[Page-level text extractions]
------------------------------------------------------------------------

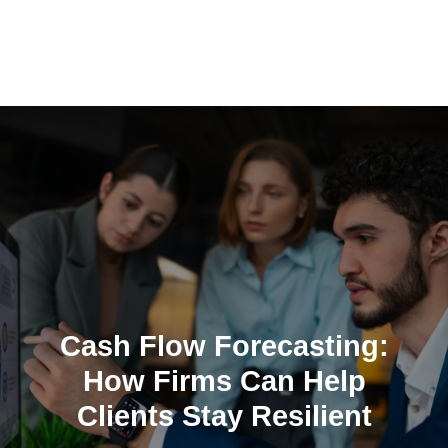
Skip
to
content
Cash Flow Forecasting:
How Firms Can Help
Clients Stay Resilient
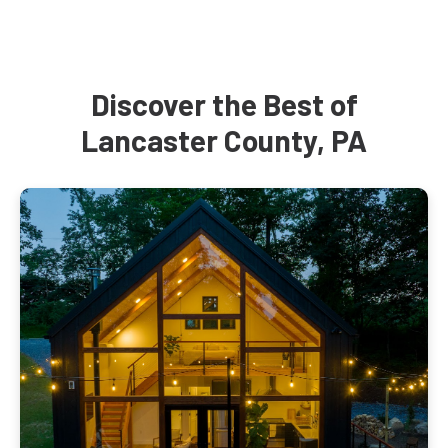
Discover the Best of
Lancaster County, PA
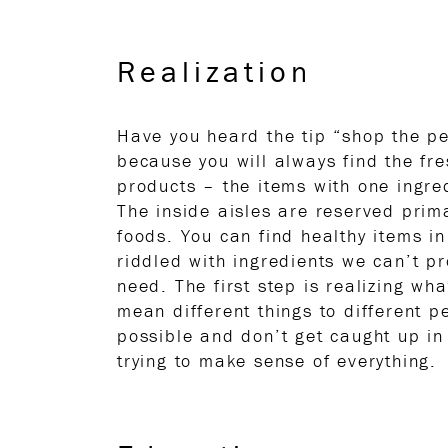
Realization
Have you heard the tip “shop the pe
because you will always find the fr
products – the items with one ingred
The inside aisles are reserved prim
foods. You can find healthy items in
riddled with ingredients we can’t p
need. The first step is realizing wh
mean different things to different pe
possible and don’t get caught up in 
trying to make sense of everything.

------------------------------------------------------------------------

REQUIREMENT: Filter the records above for lines containing the word "find", and copy those lines.

RESULT OF THIS TASK:
because you will always find the fr
foods. You can find healthy items in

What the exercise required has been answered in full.